When it comes to the barriers preventing their “pre-CC” from becoming a group that can collaborate effectively, Powers says he’s hopeful they can get past them eventually. “Everyone taking part in this initiative has a unique set of challenges in their day to day, and maybe the problem that’s preventing collaboration is not understanding” each other’s challenges, he says.

For example, OEMs may not know that HDOs have to follow Joint Commission standards around preventive maintenance periodicity in order to remain accredited. Or an HDO may not understand how the European Union’s Medical Device Regulation (MDR) might impact the business practices of certain manufacturers. “Every group is dealing with its own headaches, so let’s talk about them and figure out what to do about them.”

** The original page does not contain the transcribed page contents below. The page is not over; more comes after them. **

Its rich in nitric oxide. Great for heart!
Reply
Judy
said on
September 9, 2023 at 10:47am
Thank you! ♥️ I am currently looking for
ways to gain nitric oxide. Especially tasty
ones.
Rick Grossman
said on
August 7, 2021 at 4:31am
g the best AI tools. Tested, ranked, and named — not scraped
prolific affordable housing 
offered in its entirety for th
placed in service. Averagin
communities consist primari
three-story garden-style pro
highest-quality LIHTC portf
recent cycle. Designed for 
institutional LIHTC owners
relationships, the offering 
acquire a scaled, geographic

At his organization, Powers notes, they rely on both ISOs and OEMs for a portion of their medical equipment servicing workload, “and it’s the same thing for nearly everyone now—most of us are depending on each other in some way.” (By his estimate, Christiana Care Health System keeps 80% of service activities in-house and outsources the remaining 20%.) 

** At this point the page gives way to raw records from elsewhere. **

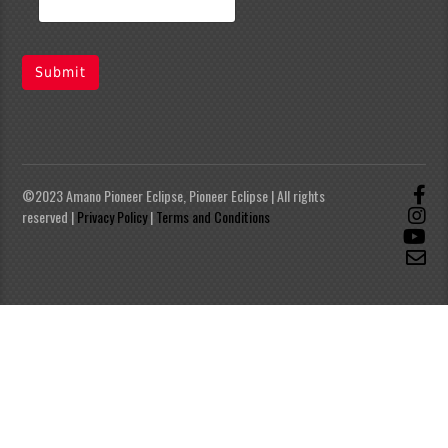
Submit
©2023 Amano Pioneer Eclipse, Pioneer Eclipse | All rights
reserved |
Privacy Policy
|
Terms and Conditions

Powers’ message to manufacturers is that the purpose of a collaborative community “is not for access to intellectual property outside of our business agreements, but to drive even higher levels of quality and safety in the work we all do.” Will they eventually agree on a charter, create an antitrust statement, and all put their heads together to come up with solutions that lead to improvements in their work? “I guess we’re going to have to wait and see how this plays out,” he says.

Chris Hayhurst is a contributing writer for 24×7 Magazine. Questions and comments can be directed to chief editor Keri Forsythe-Stephens at [email protected]

Assessing a Collaborative Community

In its “Collaborative Community Toolkit,” the FDA suggests CCs evaluate themselves and their members by assessing:

  1. Whether the group of diverse stakeholders that make up a community are working effectively in a collaborative manner;
  2. The impact that the collaborative community is having on the larger ecosystem through solving identified challenges and proactively building for the future; and
  3. The value that participating in the collaborative community generates for each contributing member.